Some recent standouts in University of South Carolina athletics are asking the school to change the name of its showpiece fitness center, arguing that the late U.S. Sen. Strom Thurmond shouldn’t be honored in such a way due to the segregationist views he once held.

The Presidential Commission on University History received testimony Friday on calls to rename the Strom Thurmond Wellness and Fitness Center from such former South Carolina stars as Marcus Lattimore and Moe Brown in football and track and field's Natasha Hastings.

The Black student athletes are among the signatories to a memo also asking the university to remove from its campuses “the names of Confederate supporters, racists, misogynists, and those who outright advocated for the subjugation of any person’s life.”

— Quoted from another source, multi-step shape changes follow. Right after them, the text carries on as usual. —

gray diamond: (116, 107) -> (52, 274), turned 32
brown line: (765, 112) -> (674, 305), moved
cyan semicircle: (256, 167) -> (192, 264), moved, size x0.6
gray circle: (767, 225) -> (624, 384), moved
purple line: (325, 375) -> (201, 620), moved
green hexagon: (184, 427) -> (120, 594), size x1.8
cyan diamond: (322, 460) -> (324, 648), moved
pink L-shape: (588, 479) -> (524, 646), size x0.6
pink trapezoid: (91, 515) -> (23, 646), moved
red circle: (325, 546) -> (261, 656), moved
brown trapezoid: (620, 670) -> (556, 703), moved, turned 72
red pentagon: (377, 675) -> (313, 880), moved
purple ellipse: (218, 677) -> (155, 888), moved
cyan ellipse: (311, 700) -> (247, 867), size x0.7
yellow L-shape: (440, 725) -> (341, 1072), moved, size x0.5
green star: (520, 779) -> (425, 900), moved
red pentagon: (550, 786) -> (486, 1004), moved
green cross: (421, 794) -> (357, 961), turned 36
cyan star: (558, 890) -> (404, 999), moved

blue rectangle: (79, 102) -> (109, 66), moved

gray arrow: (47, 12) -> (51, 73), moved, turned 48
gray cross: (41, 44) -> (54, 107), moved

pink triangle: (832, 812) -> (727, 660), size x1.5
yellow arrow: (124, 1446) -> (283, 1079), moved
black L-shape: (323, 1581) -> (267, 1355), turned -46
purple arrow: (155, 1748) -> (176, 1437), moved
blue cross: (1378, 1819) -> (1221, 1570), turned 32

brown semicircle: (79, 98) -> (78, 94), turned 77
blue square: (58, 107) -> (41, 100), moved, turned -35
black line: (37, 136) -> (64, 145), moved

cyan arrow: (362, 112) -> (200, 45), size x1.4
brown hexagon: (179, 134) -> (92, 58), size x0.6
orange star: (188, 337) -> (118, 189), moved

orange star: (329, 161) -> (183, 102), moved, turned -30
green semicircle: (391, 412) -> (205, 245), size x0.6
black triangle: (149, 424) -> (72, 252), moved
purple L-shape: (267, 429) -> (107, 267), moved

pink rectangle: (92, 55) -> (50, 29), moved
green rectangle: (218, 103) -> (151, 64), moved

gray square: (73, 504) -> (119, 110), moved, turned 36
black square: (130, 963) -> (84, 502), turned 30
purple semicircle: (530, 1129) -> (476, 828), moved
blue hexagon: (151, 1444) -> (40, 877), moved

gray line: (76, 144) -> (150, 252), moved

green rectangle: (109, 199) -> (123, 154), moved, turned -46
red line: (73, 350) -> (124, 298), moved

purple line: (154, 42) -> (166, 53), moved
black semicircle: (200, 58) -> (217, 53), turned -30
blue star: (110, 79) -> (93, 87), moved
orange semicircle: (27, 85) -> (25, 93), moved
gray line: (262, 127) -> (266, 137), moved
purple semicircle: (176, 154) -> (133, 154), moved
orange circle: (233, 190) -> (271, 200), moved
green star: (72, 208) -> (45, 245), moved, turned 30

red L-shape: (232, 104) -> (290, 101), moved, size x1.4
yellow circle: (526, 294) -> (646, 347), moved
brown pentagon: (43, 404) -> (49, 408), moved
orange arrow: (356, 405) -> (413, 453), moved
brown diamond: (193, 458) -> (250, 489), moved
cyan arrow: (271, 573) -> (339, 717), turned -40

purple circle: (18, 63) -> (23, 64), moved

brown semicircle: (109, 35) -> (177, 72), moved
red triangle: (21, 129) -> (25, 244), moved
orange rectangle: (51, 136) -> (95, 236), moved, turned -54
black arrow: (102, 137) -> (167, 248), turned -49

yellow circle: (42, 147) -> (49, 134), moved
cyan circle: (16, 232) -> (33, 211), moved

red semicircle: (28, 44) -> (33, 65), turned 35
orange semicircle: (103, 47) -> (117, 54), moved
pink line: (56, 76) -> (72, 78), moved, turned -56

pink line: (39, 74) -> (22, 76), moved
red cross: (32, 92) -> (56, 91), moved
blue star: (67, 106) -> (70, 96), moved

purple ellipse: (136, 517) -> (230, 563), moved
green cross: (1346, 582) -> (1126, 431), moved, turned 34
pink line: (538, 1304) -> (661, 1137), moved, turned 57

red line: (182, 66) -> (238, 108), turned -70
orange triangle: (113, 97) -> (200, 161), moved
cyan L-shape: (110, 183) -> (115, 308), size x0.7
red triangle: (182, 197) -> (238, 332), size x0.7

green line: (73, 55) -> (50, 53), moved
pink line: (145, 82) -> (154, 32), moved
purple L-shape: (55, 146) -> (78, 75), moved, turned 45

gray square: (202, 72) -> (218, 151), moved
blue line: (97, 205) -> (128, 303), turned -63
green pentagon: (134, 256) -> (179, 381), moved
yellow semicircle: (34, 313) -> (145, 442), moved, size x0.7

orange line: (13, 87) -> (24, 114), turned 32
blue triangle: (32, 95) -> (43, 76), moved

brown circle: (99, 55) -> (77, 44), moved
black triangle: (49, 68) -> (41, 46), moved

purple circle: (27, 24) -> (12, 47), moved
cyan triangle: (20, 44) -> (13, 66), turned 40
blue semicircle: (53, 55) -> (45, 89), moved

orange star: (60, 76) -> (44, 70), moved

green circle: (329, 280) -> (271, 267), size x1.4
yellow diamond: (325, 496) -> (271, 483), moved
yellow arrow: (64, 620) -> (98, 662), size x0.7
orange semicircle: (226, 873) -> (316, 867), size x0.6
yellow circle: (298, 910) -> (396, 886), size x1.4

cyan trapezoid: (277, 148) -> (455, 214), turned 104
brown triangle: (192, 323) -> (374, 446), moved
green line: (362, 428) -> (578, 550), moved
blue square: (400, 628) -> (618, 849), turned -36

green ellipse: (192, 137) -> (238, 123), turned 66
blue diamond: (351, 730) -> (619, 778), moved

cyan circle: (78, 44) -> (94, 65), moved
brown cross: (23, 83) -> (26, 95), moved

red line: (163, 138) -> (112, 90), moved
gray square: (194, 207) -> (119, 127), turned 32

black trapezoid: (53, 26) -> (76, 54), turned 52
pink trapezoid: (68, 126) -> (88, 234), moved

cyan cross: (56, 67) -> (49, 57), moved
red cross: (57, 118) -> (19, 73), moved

Thurmond died in 2003 at age 100. He represented South Carolina in the U.S. Senate for 48 years, running for president in 1948 as a segregationist “Dixiecrat.” In opposing the 1957 Civil Rights Act, he staged the longest filibuster ever by a single American senator, speaking for a total of 24 hours and 18 minutes.

Not long after his death, a mixed-race woman whose mother was the Black maid to the Thurmonds came forward to say she was Thurmond's daughter. Though Thurmond never publicly recognized Essie Mae Washington-Williams as his daughter, his family ultimately acknowledged her claim.

Thurmond was well known into his latter years for his daily exercise regimen — sometimes conducted in his congressional offices — and he donated $10,000 toward construction of the $38.6 million fitness center, with most of the remaining cost funded by student fees. Opened in 2003, it is simply called “the Strom” by students on the Columbia campus.

A multitude of buildings and roadways throughout South Carolina also bear Thurmond’s name, and a prominent statue of him is on the Statehouse grounds.